◆ Task details
For each record below, write an exact copy.

◆ Given data
_____

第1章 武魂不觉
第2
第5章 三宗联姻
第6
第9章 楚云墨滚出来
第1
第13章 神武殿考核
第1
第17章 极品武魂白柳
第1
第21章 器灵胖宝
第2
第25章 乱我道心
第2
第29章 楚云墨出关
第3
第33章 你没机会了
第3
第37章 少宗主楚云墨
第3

_____

◆ Task output
第1章 武魂不觉
第2
第5章 三宗联姻
第6
第9章 楚云墨滚出来
第1
第13章 神武殿考核
第1
第17章 极品武魂白柳
第1
第21章 器灵胖宝
第2
第25章 乱我道心
第2
第29章 楚云墨出关
第3
第33章 你没机会了
第3
第37章 少宗主楚云墨
第3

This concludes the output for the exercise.